【連載】スパンデックス 世界の攻防(下)

2017/12/11 04:28 更新


 スパンデックスの市場拡大は、新興国での需要増など地理的な広がりだけが理由ではない。この糸が使われる用途も大きく拡大してきた。

高機能の原糸が揃う

 例えばジーンズ。かつてはメンズを中心に綿100%デニムが定番だった。しかし、レディス市場に続いてこの約10年で、メンズもスパンデックス混のストレッチジーンズが定着した。このほか、ビジネスやカジュアルなど着用シーンを問わず、ジャケット、シャツなどあらゆるアイテムでストレッチが増えている。スポーツのコンプレッションウェア、インナーでは補整下着のように、ストレッチ機能を生かして定着したアイテムも多数生まれている。

 これらを支えたのは、スパンデックスメーカーによるユーザーと共同した原糸開発だ。量の拡大は韓国、中国などアジアメーカーが主力だが、高機能原糸によるアイテム拡大は「ライクラ」や「ロイカ」といった有力ブランドがリードしてきた。

 インビスタは自社テキスタイル・リサーチセンターを活用、キックバックの良い補整力を生かした補整下着用「ライクラビューティーファブリック」、この補整力をデニムに応用した商品、ストレッチ性と織物のような見た目を両立したニットデニム用「ライクラハイブリッドテクノロジープラットフォーム生地」などを開発している。

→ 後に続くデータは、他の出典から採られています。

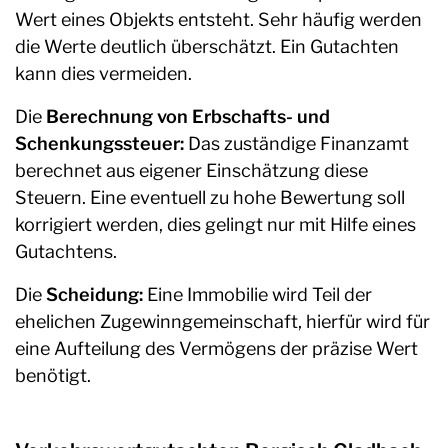
Wert eines Objekts entsteht. Sehr häufig werden
die Werte deutlich überschätzt. Ein Gutachten
kann dies vermeiden.
Die
Berechnung von Erbschafts- und
Schenkungssteuer:
Das zuständige Finanzamt
berechnet aus eigener Einschätzung diese
Steuern. Eine eventuell zu hohe Bewertung soll
korrigiert werden, dies gelingt nur mit Hilfe eines
Gutachtens.
Die
Scheidung:
Eine Immobilie wird Teil der
ehelichen Zugewinngemeinschaft, hierfür wird für
eine Aufteilung des Vermögens der präzise Wert
benötigt.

 旭化成も熱セット性に優れ、モールドブラのカップやフリーカットの丸編みなどに向く「ロイカSF」、消臭機能「ロイカCF」、酸性染料可染「ロイカDS」などの高機能原糸の開発に力を入れてきた。最近、世界初のスパンデックスのリサイクル糸を開発。マテリアルリサイクルによるポリマーを50%使った原糸でGRS認証も受け、スポーツやインナー中心に海外アパレルからの引き合いも強い。

需要増に応えて増設

 もう一つ、スパンデックスの重要市場として近年、広がっているのが紙おむつだ。これらは日系衛材メーカーの好調もあり、日本のスパンデックスメーカーがけん引する。東レとインビスタが折半出資し、日本でライクラ事業を行う東レ・オペロンテックスは独自の開発、営業でインビスタ本社に先駆けて紙おむつ分野を開拓してきた。

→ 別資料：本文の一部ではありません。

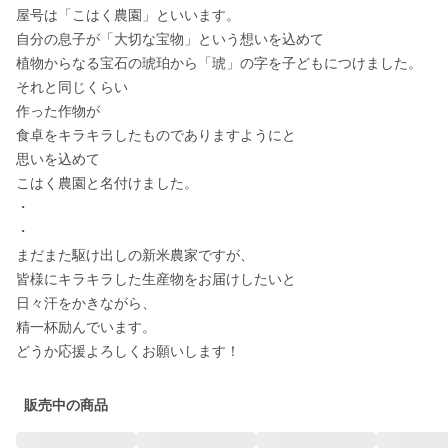
屋号は「こはく農園」といいます。

自分の息子が「大切な宝物」という想いを込めて

植物からなる宝石の琥珀から「琥」の字を子どもにつけました。

それと同じくらい

作った作物が

食卓をキラキラしたものでありますようにと

思いを込めて

こはく農園と名付けました。

・

・

まだまた駆け出しの新米農家ですが、

皆様にキラキラした生産物をお届けしたいと

日々汗をかきながら、

精一杯励んでいます。

どうか応援よろしくお願いします！
販売中の商品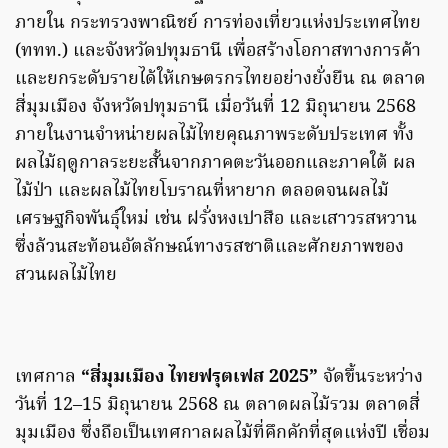
ภายใน กระทรวงพาณิชย์ การท่องเที่ยวแห่งประเทศไทย
(ททท.) และจังหวัดปทุมธานี เพื่อสร้างโอกาสทางการค้า
และยกระดับรายได้ให้เกษตรกรไทยอย่างยั่งยืน ณ ตลาด
สี่มุมเมือง จังหวัดปทุมธานี เมื่อวันที่ 12 มิถุนายน 2568
ภายในงานจำหน่ายผลไม้ไทยคุณภาพระดับประเทศ ทั้ง
ผลไม้ฤดูกาลระยะสั้นจากภาคตะวันออกและภาคใต้ ผล
ไม้ป่า และผลไม้ไทยโบราณที่หายาก ตลอดจนผลไม้
เศรษฐกิจพันธุ์ใหม่ เช่น ฝรั่งหงเปาสือ และเสาวรสหวาน
ซึ่งล้วนสะท้อนอัตลักษณ์ทางรสชาติและศักยภาพของ
สวนผลไม้ไทย
เทศกาล
“สี่มุมเมือง ไทยฟรุตเฟส 2025”
จัดขึ้นระหว่าง
วันที่ 12–15 มิถุนายน 2568 ณ ตลาดผลไม้รวม ตลาดสี่
มุมเมือง ซึ่งถือเป็นเทศกาลผลไม้ที่คึกคักที่สุดแห่งปี เชื่อม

 紙おむつの伸縮部であるギャザーにはもともとゴム糸が使われていた。これをスパンデックスが取って代わるには相当の開発努力を必要としたという。使い捨ての紙おむつには汎用スパンデックスが使われるように思われるが、紙おむつの高速生産にうまく追随しなければならず、品質要求の難度は高い。同社はこの約3年で紙おむつ向けが拡大し、アジアの需要増も取り込んで好調。旭化成がタイ、中国、ドイツでこの間増設したのもほぼ全量が紙おむつ用途だ。

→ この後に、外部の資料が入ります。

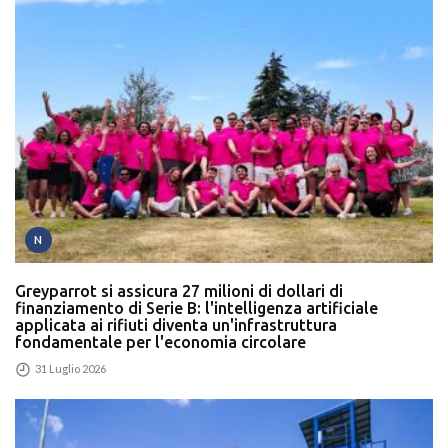
N
Greyparrot si assicura 27 milioni di dollari di
finanziamento di Serie B: l'intelligenza artificiale
applicata ai rifiuti diventa un'infrastruttura
fondamentale per l'economia circolare
31 Luglio 2026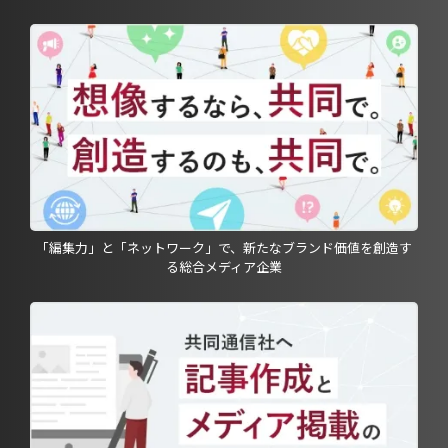
「編集力」と「ネットワーク」で、新たなブランド価値を創造す
る総合メディア企業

 東レ・オペロンテックスは親会社の一方が、山東如意に異動する事になるが、東レとしては「これまで通り供給を続け、事業を維持する」構え。現在も日本独自にメディカル関連用途の開拓に力を入れており、着圧を生かしてふくらはぎのリンパの流れを促す靴下を開発し、自社ブランド「メドラボ」として販売を始めている。

 ライクラ売却を契機に、世界でスパンデックスの攻防はさらに強まると見られる。しかし、品質や素材開発、マーケティングなどの土台の力がなければ価格競争からは抜け出せない。